Calls have been made for 'radical proposals' to make childcare more affordable for mothers, as it was revealed Scottish childcare costs are 'amongst the highest in the UK'.
Nearly a quarter of mothers have had to give up work because of changes to benefits, according to the Youth Employment Minister.
The UK Government's welfare reform agenda has made it harder for mothers to stay in work, gain new skills and pay for childcare, Angela Constance told MSPs at Holyrood.
Unemployment amongst females aged 18 to 24 has risen by around a third in the last year, Labour finance spokesman Ken Macintosh said.
He called on the Scottish Government to bring forward more "radical proposals" to make childcare more affordable.

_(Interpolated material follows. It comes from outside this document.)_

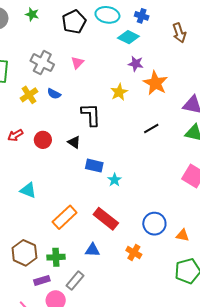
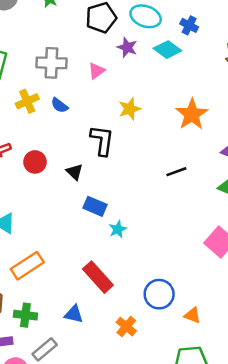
gray cross: (42, 63) -> (51, 63), turned -35
purple star: (136, 64) -> (127, 47), moved
yellow star: (119, 92) -> (130, 109), moved
orange rectangle: (65, 217) -> (27, 266), moved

Ms Constance said: "Welfare reform is clearly having a significant impact on women and their aspirations.
"This year's report by the Fawcett Society, The Impact of Austerity on Women, concludes that the changes in welfare reform combined with high costs of childcare are forcing women to give up their jobs, as the costs of childcare outweigh the benefits of work.
"A survey conducted by working mums found that 24% of mothers have had to give up work as a result of these changes. And for those looking for work, the requirement to claim jobseeker's allowance means many of them are finding it harder to access skills and provisions.

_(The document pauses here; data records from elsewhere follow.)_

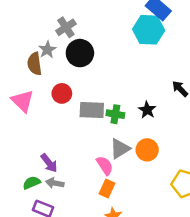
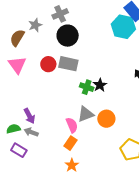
gray star: (47, 50) -> (35, 25), moved
brown semicircle: (35, 64) -> (17, 38), moved, turned 30
gray rectangle: (92, 110) -> (68, 64), moved
black star: (147, 110) -> (100, 85), moved

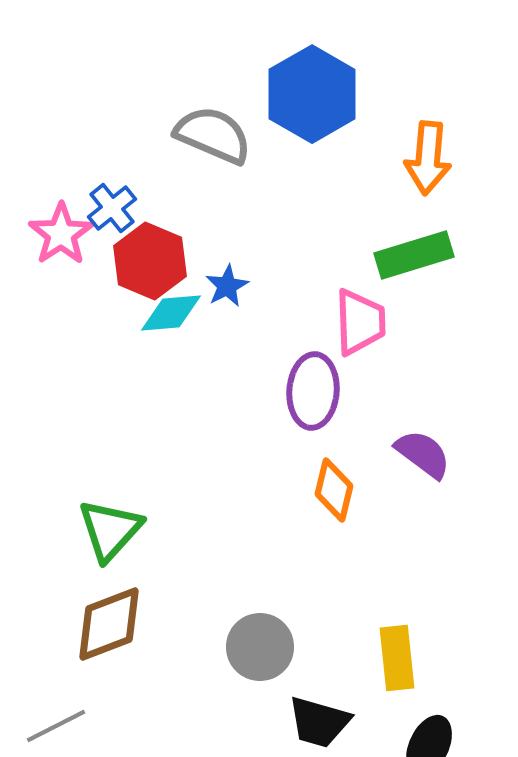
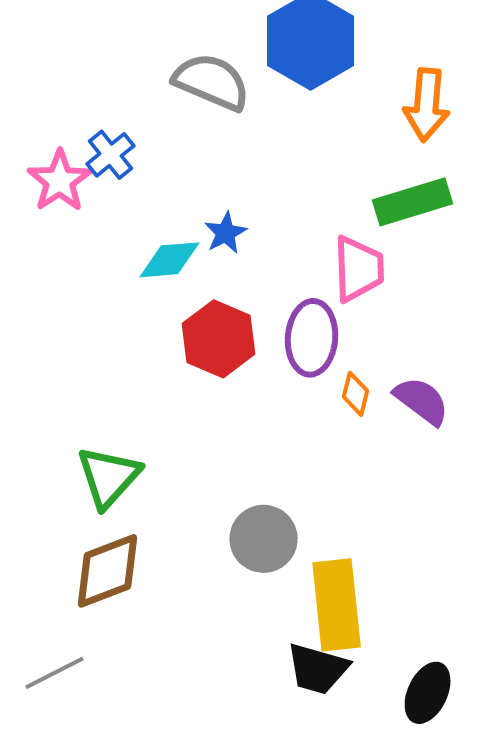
red hexagon: (150, 261) -> (219, 339), moved
orange diamond: (334, 490) -> (356, 394), moved, size x0.7
gray circle: (260, 647) -> (264, 539), moved
yellow rectangle: (397, 658) -> (337, 605), moved, size x1.4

"Although the Scottish Government offers up to £1,215 in lone-parent childcare grants to help lone-parents attend further or higher education, the changes to benefit legislation means that fewer lone parents can now attend college without losing benefits."

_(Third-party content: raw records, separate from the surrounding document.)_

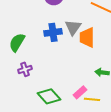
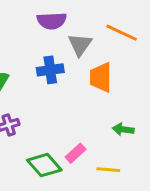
gray triangle: (73, 27) -> (80, 45), moved
pink rectangle: (80, 92) -> (76, 153), moved

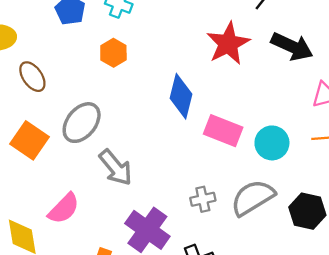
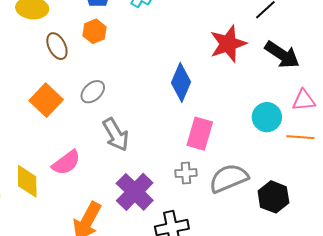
orange hexagon: (113, 53) -> (94, 31), moved
gray ellipse: (82, 123) -> (93, 92), size x0.7
pink rectangle: (223, 131) -> (200, 134), moved, turned 76
cyan circle: (272, 143) -> (267, 117), moved

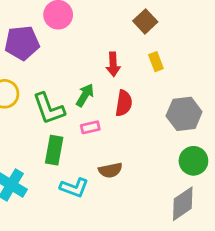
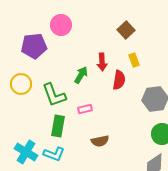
green arrow: (85, 95) -> (81, 75), moved
red semicircle: (124, 103) -> (119, 80), moved
cyan L-shape: (74, 188) -> (54, 154), moved

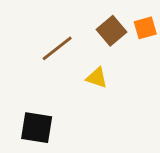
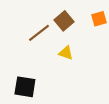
brown square: (111, 31) -> (64, 21), moved

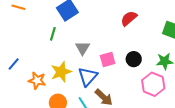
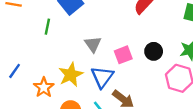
green line: (53, 34) -> (47, 27), moved
orange star: (37, 80) -> (44, 87), turned 30

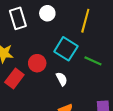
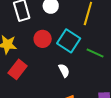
red circle: (37, 63) -> (43, 39), moved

Mr Macintosh said female unemployment has risen at "an alarming rate" since the start of the recession.
"In the past year alone, amongst working-age women it has increased by 16%. For women aged 18 to 24, that figure is almost twice as high," he said.
"So the current level of women's unemployment is almost double what it was prior to the recession.
"Rising female unemployment clearly has an acute impact on families and the economy but it also has a much more profound and far less talked about impact on levels of child poverty."
He cited research that found a relationship between rising female employment and falling child poverty, and complained that Scottish childcare costs "are amongst the highest in the UK".
He said: "We must do more to bring these costs down. It must also be flexible and accessible to all women to allow them to gain access to all sectors of the economy.
"Women continue to find that the majority of unpaid care in the UK economy is provided by other family members, and there is plenty of evidence to suggest that women opt for part-time work to do just that."
Labour would support "radical proposals" to address the high cost of childcare, he said.
Conservative MSP Mary Scanlon said support for women in engineering and science is welcome.
The oil and gas sector has a skills shortage, she told MSPs.
Ms Scanlon also highlighted childcare, saying: "The nursery education workforce is mainly female and I question if they are fully valued for the excellent work that they do in identifying development issues, working closely with parents, adhering to standards and care.
"I think this workforce deserves more recognition than it gets."